A woman came up to me yesterday, who grew up Satmar, and she was struggling with exactly this concept. She said, "I don't understand what it is, but I was raised with this Satmar mentality, where it's almost a kind of paranoia. Whether it comes from the Holocaust or the pogroms, I don't know."

Definitely, growing up, I saw the obsessive rituals, I saw the paranoia, I saw this fear. We were building walls as high and as thick as we could. Those walls weren't real, but it made people feel safe. I still don't understand it. I just know there's something about the Satmar life that has very little to do with religion and a lot to do with trauma.

Seeing as how they are so distrustful of the outside world, do you see any way for secular society to reach out to people inside the community?

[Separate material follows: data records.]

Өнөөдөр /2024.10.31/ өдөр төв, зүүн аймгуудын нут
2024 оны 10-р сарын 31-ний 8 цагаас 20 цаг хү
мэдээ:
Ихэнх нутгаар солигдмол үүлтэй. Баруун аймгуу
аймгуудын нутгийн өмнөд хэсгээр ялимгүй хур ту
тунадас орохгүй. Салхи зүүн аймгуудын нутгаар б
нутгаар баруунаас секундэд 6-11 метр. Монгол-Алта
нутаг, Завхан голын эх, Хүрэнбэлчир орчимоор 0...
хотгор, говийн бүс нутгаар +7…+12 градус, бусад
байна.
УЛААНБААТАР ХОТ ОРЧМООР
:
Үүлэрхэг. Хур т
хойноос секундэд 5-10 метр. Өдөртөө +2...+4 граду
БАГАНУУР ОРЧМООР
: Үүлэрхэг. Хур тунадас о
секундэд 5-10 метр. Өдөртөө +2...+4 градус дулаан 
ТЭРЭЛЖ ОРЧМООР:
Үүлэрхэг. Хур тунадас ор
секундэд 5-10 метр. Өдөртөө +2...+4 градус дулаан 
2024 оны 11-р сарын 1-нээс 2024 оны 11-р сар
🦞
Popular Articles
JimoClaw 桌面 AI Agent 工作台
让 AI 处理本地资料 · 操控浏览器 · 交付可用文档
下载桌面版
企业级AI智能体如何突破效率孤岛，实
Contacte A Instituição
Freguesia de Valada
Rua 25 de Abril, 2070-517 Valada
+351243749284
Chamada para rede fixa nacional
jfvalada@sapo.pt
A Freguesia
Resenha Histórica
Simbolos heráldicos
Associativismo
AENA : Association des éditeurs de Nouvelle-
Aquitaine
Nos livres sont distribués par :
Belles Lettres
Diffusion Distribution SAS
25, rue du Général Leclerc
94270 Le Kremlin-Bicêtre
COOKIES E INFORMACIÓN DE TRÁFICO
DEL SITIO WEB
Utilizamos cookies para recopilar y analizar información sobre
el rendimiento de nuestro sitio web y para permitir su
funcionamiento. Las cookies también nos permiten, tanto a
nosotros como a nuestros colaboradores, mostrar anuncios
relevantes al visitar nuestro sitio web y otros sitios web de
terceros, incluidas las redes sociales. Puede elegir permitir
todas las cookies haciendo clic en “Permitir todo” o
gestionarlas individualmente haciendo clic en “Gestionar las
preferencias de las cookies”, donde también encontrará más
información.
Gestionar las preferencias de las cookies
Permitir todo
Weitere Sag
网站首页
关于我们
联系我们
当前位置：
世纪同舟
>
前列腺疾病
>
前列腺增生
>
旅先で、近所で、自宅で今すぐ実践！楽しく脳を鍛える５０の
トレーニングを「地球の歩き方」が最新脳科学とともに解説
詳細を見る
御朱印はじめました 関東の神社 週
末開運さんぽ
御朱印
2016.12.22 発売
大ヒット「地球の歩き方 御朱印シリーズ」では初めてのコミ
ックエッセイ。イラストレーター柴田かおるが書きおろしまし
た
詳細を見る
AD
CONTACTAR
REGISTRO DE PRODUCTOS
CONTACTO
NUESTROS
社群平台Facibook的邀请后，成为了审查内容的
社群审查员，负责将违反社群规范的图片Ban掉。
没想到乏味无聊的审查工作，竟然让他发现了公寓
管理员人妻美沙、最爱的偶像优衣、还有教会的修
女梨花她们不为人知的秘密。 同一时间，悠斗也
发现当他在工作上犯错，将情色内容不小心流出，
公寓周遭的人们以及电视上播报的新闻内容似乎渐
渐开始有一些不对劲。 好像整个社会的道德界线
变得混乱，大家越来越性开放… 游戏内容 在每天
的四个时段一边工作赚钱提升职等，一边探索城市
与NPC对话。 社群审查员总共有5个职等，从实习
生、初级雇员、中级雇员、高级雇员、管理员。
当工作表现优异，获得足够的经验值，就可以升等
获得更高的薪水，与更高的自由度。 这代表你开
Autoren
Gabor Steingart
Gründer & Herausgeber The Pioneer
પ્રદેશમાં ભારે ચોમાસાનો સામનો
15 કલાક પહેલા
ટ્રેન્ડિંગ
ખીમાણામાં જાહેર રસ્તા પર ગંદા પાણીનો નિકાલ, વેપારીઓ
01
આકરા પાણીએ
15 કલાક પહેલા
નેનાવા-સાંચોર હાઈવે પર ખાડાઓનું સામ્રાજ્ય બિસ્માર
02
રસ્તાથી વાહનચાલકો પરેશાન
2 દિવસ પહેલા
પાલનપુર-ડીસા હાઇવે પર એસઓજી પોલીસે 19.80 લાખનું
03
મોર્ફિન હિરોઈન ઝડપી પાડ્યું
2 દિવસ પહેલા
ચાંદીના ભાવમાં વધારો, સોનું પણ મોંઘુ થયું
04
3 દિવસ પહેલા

I do. I believe the costume and the reputation that Hasidic communities have all over the world are to deliberately distance themselves from secular society, and we need to start bridging that gap. There are a lot of people who are trapped within that world and would like to reach out but who are afraid. They're afraid that outsiders see them as bad people or extremists and fanatics.

For outsiders, it would be lovely if people could put a little effort into facilitating that trust and understanding. I would have reached out as a child to form connections with people from the outside if they hadn't been afraid of my costume. From the other side, I would love to encourage some sort of reform within these communities where they would allow people more education and more interaction with the outside world.

This interview has been condensed and edited.